Opened for me, too. Try again.


----------



## vera M (Jul 25, 2011)

hi well why wont it work for me can some one help me 
vera


----------



## vera M (Jul 25, 2011)

I have been trying for a week now ha ha 
vera


----------



## KnitterNatalie (Feb 20, 2011)

vera M said:


> Hi
> I was given a link by a friend but I can not get it to work at all dont know why
> 
> any idea
> ...


I just tried the link and it seems to work fine...it does take a while to load because of all the pictures on it, but you might try again using a different search engine. Best wishes!


----------



## vera M (Jul 25, 2011)

so which search engine do I use as on google now


----------



## bane (Nov 27, 2012)

glnwhi said:


> opened fine for me


And for me. :thumbup:


----------



## Mountain Stitches (May 25, 2014)

The link worked for me and opened up a webpage. Clicking on links in the webpage sent me to another page with a message the website no longer exists. Using Control + Alt keys when clicking on the link, sent me directly to the defunct website message. Sounds like the website is gone. It may be the website owner forgot to pay the access fees and access is cut off until debts are settled.


----------



## vera M (Jul 25, 2011)

I give a good site and no one can help me to get into it


----------



## jaml (Feb 4, 2011)

It opened but then when you try to register you can't. Looks like they have loads and loads of free patterns.


----------



## vera M (Jul 25, 2011)

Mountain Stitches said:


> The link worked for me and opened up a webpage. Clicking on links in the webpage sent me to another page with a message the website no longer exists. Using Control + Alt keys when clicking on the link, sent me directly to the defunct website message. Sounds like the website is gone. It may be the website owner forgot to pay the access fees and access is cut off until debts are settled.

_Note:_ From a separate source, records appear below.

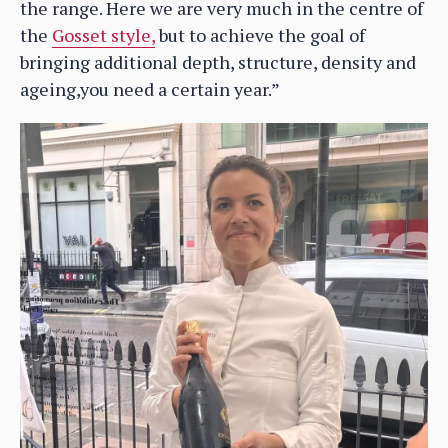
the range. Here we are very much in the centre of
the
Gosset style,
but to achieve the goal of
bringing additional depth, structure, density and
ageing,you need a certain year.”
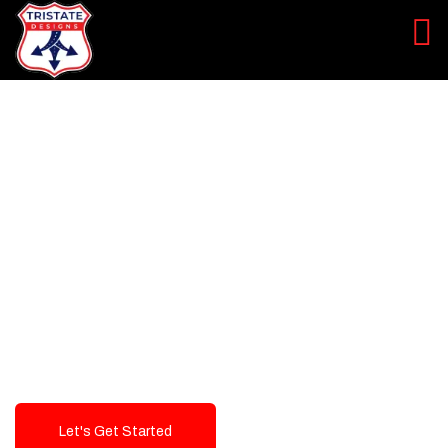
LEVEL UP YOUR DIGITAL
MARKETING CAMPAIGN
Best Logo Design Company in
USA
Let's Get Started
Talk To Us!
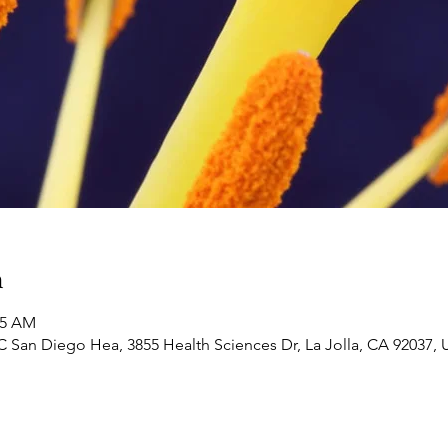
n
35 AM
 San Diego Hea, 3855 Health Sciences Dr, La Jolla, CA 92037,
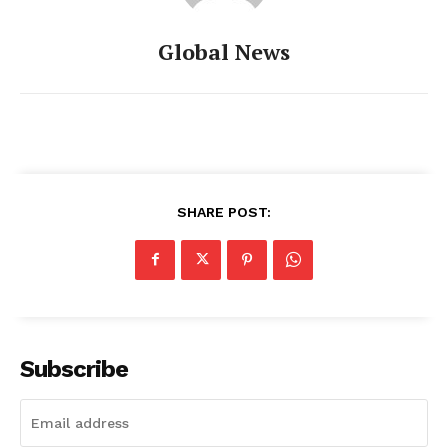
Global News
SHARE POST:
Subscribe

no my friend that sent it uses it so dont know how


----------



## maggss (May 2, 2011)

Hi, Just tried the link and it did load, but when I clicked on a picture link it came up with a message that said knit4kids no longer exists, so while you can still see the pictures you cannot link them to patterns, Maggs


----------



## sockyarn (Jan 26, 2011)

I got on just fine.


----------



## Medieval Reenactor (Sep 3, 2013)

Works for me. Do you have any sort of block on your computer that prevents certain sites from loading?


----------



## seamer45 (Jan 18, 2011)

Opened for me the first time, I use firefox, you may want to change from whatever you are using now. It did take a few seconds longer than I'm used to for a download.


----------



## BoogieCat (Nov 3, 2012)

I did a Google search for Knits4Kids and came up with a link to Svetlana M. Ravelry page.

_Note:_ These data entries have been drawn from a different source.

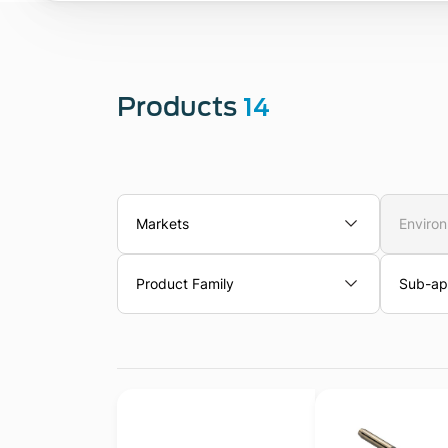
Products
14
Markets
Enviro
Product Family
Sub-app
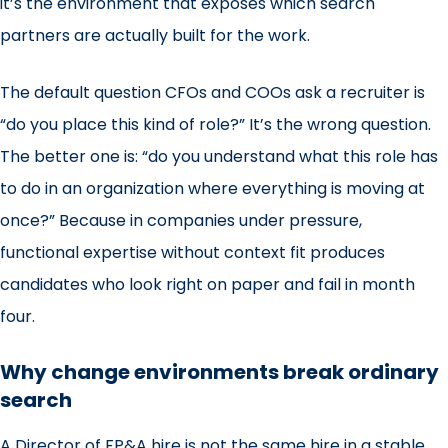
it’s the environment that exposes which search
partners are actually built for the work.
The default question CFOs and COOs ask a recruiter is
“do you place this kind of role?” It’s the wrong question.
The better one is: “do you understand what this role has
to do in an organization where everything is moving at
once?” Because in companies under pressure,
functional expertise without context fit produces
candidates who look right on paper and fail in month
four.
Why change environments break ordinary
search
A Director of FP&A hire is not the same hire in a stable,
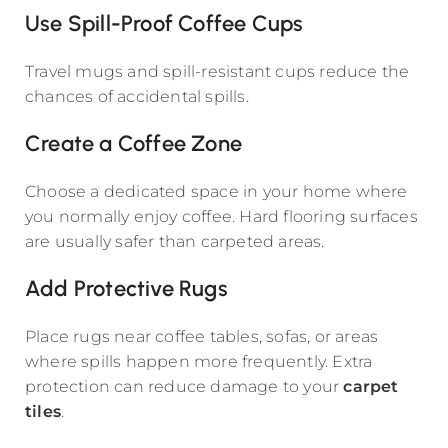
Use Spill-Proof Coffee Cups
Travel mugs and spill-resistant cups reduce the
chances of accidental spills.
Create a Coffee Zone
Choose a dedicated space in your home where
you normally enjoy coffee. Hard flooring surfaces
are usually safer than carpeted areas.
Add Protective Rugs
Place rugs near coffee tables, sofas, or areas
where spills happen more frequently. Extra
protection can reduce damage to your
carpet
tiles
.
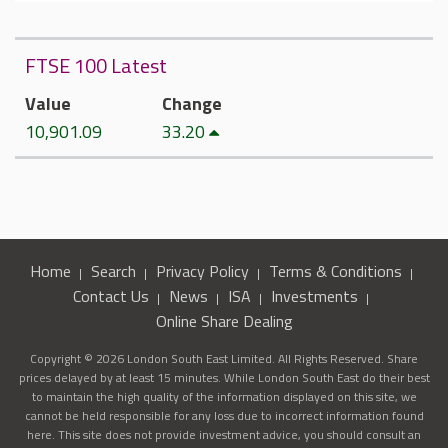
FTSE 100 Latest
Value
Change
10,901.09
33.20
Home
Search
Privacy Policy
Terms & Conditions
Contact Us
News
ISA
Investments
Online Share Dealing
Copyright © 2026 London South East Limited. All Rights Reserved. Share
prices delayed by at least 15 minutes. While London South East do their best
to maintain the high quality of the information displayed on this site, we
cannot be held responsible for any loss due to incorrect information found
here. This site does not provide investment advice, you should consult an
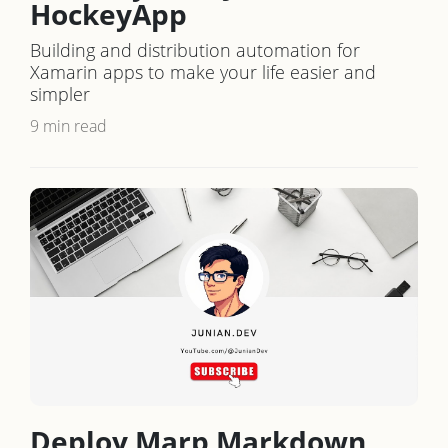
HockeyApp
Building and distribution automation for
Xamarin apps to make your life easier and
simpler
9 min read
Deploy Marp Markdown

http://www.ravelry.com/designers/svetlana-m

Looks like she is the one who had the website Knits4Kids. When I tried to go directly to the website I also got an error.


----------



## maidinkent (Jul 17, 2011)

I'm on google too, and it loaded. only thing I can suggest which has worked for me in the past, is to type it, using www. first.


----------



## tintin63 (Apr 18, 2011)

vera M said:


> hi well why wont it work for me can some one help me
> vera


Hi Vera was there a particular pattern you were after, never know someone may have already downloaded it???

T


----------



## scrappyfox (Apr 10, 2013)

Opened fine for me. You need to register if you do get it open and part of it is in Russian


----------



## wilnita (Sep 7, 2011)

worked for me and I joined the site . Anita


----------



## Nana Doreen (Sep 16, 2013)

glnwhi said:


> opened fine for me


Me to, saw a great knitted coat for a child. May have to register so I can get the pattern.


----------



## vera M (Jul 25, 2011)

well I have tried every thing firefox just now and nothing all I am getting is its no longer there I have tried putting www. in and nothing again 
vera


----------



## vera M (Jul 25, 2011)

do you think someone can go into it and let it open and then copy and paste the link on here for me


----------



## Knitted by Nan (Aug 3, 2013)

Mountain Stitches said:


> The link worked for me and opened up a webpage. Clicking on links in the webpage sent me to another page with a message the website no longer exists. Using Control + Alt keys when clicking on the link, sent me directly to the defunct website message. Sounds like the website is gone. It may be the website owner forgot to pay the access fees and access is cut off until debts are settled.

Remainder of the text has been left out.